Her only comment from what the police let out was the comment about "He was the man who cut my hair off." This came after she was home and saw his pic on the news.
He had receintly been released from jail after serving 15 yr for sodomy on his ex girlfriend's son. 
I knows profiling isn't pc but this dirtbag could have played the role in a movie. Creepy little shit!


----------



## sam wilks (May 3, 2009)

I work in a prison and the craziest part about most of these guys is they act like they dont know why they are there. they just talk to you and ask you for stuff they know there not allowed. It is so hard no to hurt some of them sometimes


----------



## Howard Knauf (May 10, 2008)

My concern was he did his demented deed and threatened the lives of his brother and parent if she told anyone. I pray to god that she wasn't molested. Him whacking himself leads me to believe the authorities were going to find out what he did. I hope she is OK. Let us know,Bob. Please.


----------



## Bob Scott (Mar 30, 2006)

Update
He had two guns. the one he saved all the kids with and another found where he was living. 
It has just been connected to a business break in/murder of a few weeks ago in the area he was living.
I'll forsure keep up on this.
At this time the girl "seems" fine. Laughing and running with family but I know this can come back in yrs to come IF anything did happen. 
I have a family member that had problems at 3 yr old and didn't have any recall till her 40s. 
Almost 70 now and she just receintly told me about it.


----------



## ann schnerre (Aug 24, 2006)

why do i live in the middle of nowhere??? because when my kids were little (i imagine my caitie), they actually COULD go outside and play with the only danger being run over by a dog/horse/cow. NO ONE drives up/down this road without me being aware of it and checking out the vehicle.

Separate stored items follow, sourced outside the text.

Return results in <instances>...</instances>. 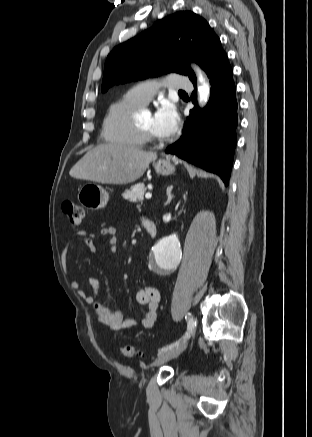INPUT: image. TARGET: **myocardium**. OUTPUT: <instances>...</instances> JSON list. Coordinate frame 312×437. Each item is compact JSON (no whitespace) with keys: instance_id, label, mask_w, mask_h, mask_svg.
Here are the masks:
<instances>
[{"instance_id":"obj_1","label":"myocardium","mask_w":312,"mask_h":437,"mask_svg":"<svg viewBox=\"0 0 312 437\" xmlns=\"http://www.w3.org/2000/svg\"><path fill=\"white\" fill-rule=\"evenodd\" d=\"M134 122H135V127L139 132V134L141 135V138L143 139L144 143L155 144V145L165 143L163 139L156 138L150 131L140 126L137 121L134 120Z\"/></svg>"}]
</instances>
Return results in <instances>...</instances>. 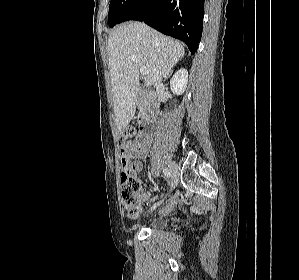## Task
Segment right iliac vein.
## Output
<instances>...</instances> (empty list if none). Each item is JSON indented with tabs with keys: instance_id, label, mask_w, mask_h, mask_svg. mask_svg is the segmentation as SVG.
<instances>
[{
	"instance_id": "right-iliac-vein-1",
	"label": "right iliac vein",
	"mask_w": 299,
	"mask_h": 280,
	"mask_svg": "<svg viewBox=\"0 0 299 280\" xmlns=\"http://www.w3.org/2000/svg\"><path fill=\"white\" fill-rule=\"evenodd\" d=\"M169 168L172 174V182H171V189L175 188L178 183V167L177 164L173 161L169 163ZM160 203H157L151 207V211L155 210Z\"/></svg>"
}]
</instances>
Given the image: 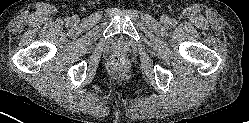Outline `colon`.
<instances>
[{
    "label": "colon",
    "instance_id": "colon-1",
    "mask_svg": "<svg viewBox=\"0 0 249 123\" xmlns=\"http://www.w3.org/2000/svg\"><path fill=\"white\" fill-rule=\"evenodd\" d=\"M110 72L117 77H124L129 70V61L122 52L114 53L108 62Z\"/></svg>",
    "mask_w": 249,
    "mask_h": 123
}]
</instances>
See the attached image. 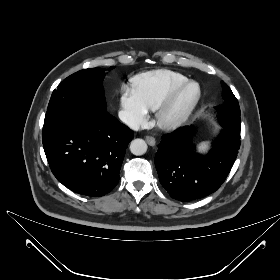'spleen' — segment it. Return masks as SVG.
<instances>
[{
  "label": "spleen",
  "instance_id": "obj_1",
  "mask_svg": "<svg viewBox=\"0 0 280 280\" xmlns=\"http://www.w3.org/2000/svg\"><path fill=\"white\" fill-rule=\"evenodd\" d=\"M209 147V142H202L198 145V149L200 152H205Z\"/></svg>",
  "mask_w": 280,
  "mask_h": 280
}]
</instances>
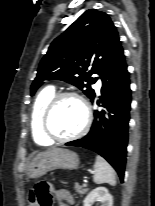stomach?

when i lived in town and the kids were really little, it was the "backyard only" deal unless i was out as well--and that's been a good 15 years ago. 

i'm just not sure if we have more sexual predators/sociopaths now than we had then, or if technology (communication) is better now, so we're more "up" on it. 

bottom line, IMO, is at least we're more aware, careful, and hopefully save more babies (and at 3-4 5 yrs, they ARE babies) and later if issues arise, can help them more effectively.

just gotta get to the "later" part.


----------



## Mo Earle (Mar 1, 2008)

I know I told this story before on this forum, but quickly again, because it relates to this topic, ....years ago helped a guy train a German Shepherd dog for obedience Only...no protection work, the GSD was their little girls best friend-she was around 4 when this happened-she was playing outside in their backyard...the father was across the street ( they lived in the country) talking to his neighbor, the dog was inside the house,the father and the friend he was talking with heard her call out the dogs name, and didn't really think much of it until the dog CRASHED thru the front window and ran around the back...the father and friend went running to and the dog stopped some jerk guy from taking the little girl out the back yard..the dog did his job, the girl was fine, but to bad he didn't have some protection training to really teach this dirtbag a lesson.....it shows these dirtbags...they are bold, coming onto private property, they are everywhere!!:evil:


----------